▶ [Exercise aim]: The reply should hold only the lines from the one with "Look at this image. Segment" through the end of the data, each given exactly.
####
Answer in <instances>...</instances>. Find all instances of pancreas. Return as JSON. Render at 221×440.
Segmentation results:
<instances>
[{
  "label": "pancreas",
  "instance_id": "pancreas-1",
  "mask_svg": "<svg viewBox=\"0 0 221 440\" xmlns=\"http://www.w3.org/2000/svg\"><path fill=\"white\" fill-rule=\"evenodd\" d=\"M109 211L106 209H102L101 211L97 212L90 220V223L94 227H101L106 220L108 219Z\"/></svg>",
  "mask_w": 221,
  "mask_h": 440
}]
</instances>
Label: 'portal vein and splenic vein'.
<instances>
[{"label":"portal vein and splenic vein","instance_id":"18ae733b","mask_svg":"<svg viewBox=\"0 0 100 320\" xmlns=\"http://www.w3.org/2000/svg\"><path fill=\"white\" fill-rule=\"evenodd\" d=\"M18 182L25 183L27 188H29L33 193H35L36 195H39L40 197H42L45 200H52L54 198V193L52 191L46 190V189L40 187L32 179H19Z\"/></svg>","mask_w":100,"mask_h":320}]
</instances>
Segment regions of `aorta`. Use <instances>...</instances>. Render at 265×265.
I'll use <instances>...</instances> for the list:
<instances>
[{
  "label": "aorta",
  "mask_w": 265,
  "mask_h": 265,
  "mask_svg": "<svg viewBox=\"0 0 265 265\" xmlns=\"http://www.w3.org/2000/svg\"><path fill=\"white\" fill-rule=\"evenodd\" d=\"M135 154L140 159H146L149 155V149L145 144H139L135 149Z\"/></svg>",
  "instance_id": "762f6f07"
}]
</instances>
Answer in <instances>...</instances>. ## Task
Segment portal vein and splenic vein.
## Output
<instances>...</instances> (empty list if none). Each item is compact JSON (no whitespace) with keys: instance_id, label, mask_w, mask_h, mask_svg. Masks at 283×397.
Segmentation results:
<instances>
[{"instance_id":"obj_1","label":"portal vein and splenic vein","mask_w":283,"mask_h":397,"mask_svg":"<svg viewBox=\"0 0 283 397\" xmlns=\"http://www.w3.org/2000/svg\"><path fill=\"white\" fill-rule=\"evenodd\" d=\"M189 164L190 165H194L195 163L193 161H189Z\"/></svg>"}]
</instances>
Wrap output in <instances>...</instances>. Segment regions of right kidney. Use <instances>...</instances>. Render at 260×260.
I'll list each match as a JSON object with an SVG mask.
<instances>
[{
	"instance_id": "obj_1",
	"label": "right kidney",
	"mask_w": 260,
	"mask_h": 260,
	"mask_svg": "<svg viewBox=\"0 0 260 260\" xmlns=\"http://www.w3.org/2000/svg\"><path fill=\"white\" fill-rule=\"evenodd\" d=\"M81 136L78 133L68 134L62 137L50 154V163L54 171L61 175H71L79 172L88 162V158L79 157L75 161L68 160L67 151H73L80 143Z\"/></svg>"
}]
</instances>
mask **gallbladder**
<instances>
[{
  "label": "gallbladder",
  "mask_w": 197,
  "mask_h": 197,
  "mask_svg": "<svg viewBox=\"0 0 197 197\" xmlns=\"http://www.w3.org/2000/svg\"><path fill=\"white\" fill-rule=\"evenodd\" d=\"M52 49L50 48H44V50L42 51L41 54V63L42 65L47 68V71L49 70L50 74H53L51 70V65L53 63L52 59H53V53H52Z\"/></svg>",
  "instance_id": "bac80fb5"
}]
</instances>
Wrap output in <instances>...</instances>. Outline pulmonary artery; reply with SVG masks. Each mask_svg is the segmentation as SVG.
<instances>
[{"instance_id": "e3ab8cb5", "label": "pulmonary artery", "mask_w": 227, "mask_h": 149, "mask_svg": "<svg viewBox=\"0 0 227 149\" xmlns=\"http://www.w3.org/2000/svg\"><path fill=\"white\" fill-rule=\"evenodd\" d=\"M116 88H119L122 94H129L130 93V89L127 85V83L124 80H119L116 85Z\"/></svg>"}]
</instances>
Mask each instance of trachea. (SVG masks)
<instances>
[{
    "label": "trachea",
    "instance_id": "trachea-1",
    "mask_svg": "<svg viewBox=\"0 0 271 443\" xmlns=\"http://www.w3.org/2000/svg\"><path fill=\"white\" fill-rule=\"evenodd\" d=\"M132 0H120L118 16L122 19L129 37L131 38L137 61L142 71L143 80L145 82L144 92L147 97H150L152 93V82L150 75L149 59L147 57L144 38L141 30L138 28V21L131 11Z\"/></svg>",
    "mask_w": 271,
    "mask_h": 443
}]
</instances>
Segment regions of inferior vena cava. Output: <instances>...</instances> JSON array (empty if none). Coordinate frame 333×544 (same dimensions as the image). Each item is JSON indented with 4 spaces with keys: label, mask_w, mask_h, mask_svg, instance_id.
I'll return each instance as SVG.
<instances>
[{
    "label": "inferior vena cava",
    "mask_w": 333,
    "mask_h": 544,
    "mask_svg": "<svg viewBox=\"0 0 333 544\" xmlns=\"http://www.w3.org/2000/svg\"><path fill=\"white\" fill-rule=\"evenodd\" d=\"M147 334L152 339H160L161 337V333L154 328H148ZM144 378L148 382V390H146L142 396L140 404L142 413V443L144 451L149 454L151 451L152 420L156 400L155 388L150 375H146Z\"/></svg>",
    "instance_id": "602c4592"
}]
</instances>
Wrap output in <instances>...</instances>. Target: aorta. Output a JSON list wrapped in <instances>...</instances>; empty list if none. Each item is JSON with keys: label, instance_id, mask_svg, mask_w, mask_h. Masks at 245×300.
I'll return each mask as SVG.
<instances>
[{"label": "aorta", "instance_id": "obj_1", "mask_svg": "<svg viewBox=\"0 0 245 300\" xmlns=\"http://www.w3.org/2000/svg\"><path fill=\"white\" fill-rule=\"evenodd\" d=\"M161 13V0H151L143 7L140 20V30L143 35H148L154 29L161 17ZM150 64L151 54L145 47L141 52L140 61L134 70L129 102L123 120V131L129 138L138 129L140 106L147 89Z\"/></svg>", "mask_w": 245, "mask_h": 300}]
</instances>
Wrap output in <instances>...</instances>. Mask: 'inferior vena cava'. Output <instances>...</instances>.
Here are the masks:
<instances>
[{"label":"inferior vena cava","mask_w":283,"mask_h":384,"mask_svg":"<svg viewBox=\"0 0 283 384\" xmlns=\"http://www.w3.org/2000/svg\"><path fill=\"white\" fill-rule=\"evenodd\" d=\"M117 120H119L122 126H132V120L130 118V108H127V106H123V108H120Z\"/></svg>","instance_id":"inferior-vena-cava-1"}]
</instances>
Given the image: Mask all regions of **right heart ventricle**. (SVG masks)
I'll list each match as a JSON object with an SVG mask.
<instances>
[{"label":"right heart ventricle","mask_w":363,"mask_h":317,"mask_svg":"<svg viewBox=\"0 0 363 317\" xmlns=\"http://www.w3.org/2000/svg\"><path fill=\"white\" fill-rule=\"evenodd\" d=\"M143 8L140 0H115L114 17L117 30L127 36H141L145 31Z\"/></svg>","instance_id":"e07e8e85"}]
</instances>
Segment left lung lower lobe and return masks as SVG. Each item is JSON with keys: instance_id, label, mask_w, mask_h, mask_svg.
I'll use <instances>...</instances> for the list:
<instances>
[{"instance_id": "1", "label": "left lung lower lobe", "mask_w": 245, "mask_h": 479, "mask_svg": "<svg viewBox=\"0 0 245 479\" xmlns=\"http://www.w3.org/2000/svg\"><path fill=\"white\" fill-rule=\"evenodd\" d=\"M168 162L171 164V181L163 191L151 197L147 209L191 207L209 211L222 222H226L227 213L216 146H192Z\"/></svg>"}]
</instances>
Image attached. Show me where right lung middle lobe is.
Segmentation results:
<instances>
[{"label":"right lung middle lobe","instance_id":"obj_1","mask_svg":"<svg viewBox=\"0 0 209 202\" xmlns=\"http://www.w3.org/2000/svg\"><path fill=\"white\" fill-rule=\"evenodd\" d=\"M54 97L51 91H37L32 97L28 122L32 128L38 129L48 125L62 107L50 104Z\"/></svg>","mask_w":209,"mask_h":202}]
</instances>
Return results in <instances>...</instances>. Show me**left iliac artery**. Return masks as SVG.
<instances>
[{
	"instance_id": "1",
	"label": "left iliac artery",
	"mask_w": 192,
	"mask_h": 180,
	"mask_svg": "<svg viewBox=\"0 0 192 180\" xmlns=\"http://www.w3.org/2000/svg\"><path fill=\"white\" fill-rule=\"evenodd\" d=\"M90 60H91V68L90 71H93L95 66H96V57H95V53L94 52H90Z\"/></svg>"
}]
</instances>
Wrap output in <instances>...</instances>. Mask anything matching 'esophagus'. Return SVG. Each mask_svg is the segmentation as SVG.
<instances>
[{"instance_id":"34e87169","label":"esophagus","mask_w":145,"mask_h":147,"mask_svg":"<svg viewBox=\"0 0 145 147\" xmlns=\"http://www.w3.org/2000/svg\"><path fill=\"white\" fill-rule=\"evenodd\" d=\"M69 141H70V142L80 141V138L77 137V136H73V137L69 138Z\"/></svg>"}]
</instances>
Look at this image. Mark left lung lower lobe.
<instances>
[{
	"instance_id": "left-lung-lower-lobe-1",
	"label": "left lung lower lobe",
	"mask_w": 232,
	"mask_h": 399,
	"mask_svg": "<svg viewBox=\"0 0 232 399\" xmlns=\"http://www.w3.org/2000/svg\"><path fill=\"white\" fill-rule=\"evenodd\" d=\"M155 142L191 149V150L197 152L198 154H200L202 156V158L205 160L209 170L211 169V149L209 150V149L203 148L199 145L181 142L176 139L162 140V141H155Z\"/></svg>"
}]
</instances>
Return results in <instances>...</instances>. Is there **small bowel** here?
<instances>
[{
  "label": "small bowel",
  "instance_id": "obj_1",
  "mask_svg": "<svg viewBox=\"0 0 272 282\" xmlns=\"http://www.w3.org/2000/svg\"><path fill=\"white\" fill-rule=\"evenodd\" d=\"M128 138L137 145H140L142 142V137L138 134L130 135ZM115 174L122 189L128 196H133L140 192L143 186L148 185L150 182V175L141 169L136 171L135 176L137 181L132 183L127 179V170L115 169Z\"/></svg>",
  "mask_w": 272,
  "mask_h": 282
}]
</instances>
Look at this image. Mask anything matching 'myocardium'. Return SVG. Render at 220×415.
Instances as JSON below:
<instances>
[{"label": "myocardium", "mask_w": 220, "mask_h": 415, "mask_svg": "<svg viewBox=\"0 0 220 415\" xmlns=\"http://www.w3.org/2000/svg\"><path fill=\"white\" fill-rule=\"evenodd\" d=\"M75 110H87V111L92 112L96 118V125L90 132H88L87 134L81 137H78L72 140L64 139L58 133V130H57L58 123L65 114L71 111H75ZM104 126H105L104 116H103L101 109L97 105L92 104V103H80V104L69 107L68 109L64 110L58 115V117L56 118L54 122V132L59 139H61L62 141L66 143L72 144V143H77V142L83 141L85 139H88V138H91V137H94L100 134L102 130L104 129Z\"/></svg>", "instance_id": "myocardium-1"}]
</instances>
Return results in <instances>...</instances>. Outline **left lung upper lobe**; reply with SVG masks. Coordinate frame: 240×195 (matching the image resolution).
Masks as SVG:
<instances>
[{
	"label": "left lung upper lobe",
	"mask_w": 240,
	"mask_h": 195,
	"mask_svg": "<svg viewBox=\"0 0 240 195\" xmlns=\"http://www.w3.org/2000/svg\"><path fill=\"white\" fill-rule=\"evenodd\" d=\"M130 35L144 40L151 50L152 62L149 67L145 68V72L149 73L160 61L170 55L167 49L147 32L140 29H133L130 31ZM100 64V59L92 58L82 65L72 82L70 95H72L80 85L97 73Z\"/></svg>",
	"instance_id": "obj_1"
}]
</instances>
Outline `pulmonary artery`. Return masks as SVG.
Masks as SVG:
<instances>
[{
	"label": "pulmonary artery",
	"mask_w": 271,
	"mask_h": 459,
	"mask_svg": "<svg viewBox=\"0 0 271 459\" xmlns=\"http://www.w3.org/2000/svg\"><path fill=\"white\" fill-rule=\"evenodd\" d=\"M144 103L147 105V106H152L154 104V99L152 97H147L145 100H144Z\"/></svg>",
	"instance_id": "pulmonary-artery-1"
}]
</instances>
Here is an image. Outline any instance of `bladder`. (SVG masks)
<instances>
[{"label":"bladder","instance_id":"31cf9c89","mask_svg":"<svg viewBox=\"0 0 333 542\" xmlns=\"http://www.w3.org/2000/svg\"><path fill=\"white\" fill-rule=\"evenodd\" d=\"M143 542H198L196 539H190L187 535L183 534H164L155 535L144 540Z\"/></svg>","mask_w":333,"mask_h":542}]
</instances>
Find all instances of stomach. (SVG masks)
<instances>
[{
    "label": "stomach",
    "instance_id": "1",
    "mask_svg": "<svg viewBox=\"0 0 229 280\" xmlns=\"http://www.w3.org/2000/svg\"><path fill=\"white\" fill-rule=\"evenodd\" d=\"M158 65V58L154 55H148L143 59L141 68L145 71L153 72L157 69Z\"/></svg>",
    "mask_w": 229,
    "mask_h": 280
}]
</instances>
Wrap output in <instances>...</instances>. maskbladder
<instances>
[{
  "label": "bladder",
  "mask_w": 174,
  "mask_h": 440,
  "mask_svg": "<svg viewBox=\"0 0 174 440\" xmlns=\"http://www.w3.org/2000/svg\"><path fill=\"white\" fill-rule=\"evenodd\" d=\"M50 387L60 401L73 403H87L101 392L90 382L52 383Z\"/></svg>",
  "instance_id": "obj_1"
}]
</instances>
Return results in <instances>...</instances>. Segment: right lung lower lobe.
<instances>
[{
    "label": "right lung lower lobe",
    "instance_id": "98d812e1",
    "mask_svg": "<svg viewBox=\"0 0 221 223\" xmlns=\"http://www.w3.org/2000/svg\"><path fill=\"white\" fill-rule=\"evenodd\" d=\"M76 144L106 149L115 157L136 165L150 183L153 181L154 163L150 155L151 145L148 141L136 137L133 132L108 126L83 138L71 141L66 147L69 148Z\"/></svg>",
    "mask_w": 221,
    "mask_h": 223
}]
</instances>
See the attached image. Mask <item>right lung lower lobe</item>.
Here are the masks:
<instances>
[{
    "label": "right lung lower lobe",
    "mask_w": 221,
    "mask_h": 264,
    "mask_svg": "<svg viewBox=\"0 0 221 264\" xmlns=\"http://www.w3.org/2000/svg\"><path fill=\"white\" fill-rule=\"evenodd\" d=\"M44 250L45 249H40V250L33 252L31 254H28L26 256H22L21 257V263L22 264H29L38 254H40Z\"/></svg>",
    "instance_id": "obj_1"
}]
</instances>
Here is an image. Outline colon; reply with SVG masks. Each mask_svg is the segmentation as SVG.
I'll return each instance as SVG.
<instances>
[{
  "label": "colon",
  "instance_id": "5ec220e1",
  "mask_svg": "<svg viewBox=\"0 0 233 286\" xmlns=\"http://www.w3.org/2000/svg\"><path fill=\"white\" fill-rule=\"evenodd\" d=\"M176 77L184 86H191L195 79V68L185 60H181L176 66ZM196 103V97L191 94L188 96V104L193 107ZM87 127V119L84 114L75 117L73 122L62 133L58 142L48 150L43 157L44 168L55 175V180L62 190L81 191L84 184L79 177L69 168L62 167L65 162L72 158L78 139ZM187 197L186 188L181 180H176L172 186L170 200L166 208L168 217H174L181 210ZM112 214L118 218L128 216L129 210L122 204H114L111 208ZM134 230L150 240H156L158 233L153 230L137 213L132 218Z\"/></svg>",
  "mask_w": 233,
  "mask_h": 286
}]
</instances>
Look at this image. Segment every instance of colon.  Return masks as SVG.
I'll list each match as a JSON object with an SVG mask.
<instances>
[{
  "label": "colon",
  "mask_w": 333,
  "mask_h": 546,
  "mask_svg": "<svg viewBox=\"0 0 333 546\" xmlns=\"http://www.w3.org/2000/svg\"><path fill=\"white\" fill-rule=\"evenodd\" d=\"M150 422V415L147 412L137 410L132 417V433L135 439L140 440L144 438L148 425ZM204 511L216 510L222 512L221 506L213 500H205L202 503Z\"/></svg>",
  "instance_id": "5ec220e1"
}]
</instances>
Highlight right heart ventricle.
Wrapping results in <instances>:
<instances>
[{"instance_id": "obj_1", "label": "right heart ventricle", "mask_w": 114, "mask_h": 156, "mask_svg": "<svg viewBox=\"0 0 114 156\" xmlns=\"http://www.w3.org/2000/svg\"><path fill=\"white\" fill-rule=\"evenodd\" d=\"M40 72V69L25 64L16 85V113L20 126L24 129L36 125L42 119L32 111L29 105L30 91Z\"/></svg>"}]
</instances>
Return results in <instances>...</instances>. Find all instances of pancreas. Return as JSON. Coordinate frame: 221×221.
####
▶ [Result]:
Look at this image. Segment every instance of colon.  Return masks as SVG.
I'll list each match as a JSON object with an SVG mask.
<instances>
[{
  "label": "colon",
  "mask_w": 333,
  "mask_h": 546,
  "mask_svg": "<svg viewBox=\"0 0 333 546\" xmlns=\"http://www.w3.org/2000/svg\"><path fill=\"white\" fill-rule=\"evenodd\" d=\"M150 422V415L147 412L137 410L132 417V433L135 439L140 440L144 438L148 425ZM204 511L216 510L222 512L221 506L213 500H205L202 503Z\"/></svg>",
  "instance_id": "5ec220e1"
}]
</instances>
Highlight right heart ventricle.
Wrapping results in <instances>:
<instances>
[{"instance_id": "obj_1", "label": "right heart ventricle", "mask_w": 114, "mask_h": 156, "mask_svg": "<svg viewBox=\"0 0 114 156\" xmlns=\"http://www.w3.org/2000/svg\"><path fill=\"white\" fill-rule=\"evenodd\" d=\"M40 72V69L25 64L16 85V113L20 126L24 129L36 125L42 119L32 111L29 105L30 91Z\"/></svg>"}]
</instances>
Return results in <instances>...</instances>. Find all instances of pancreas. Return as JSON. Coordinate frame: 221×221.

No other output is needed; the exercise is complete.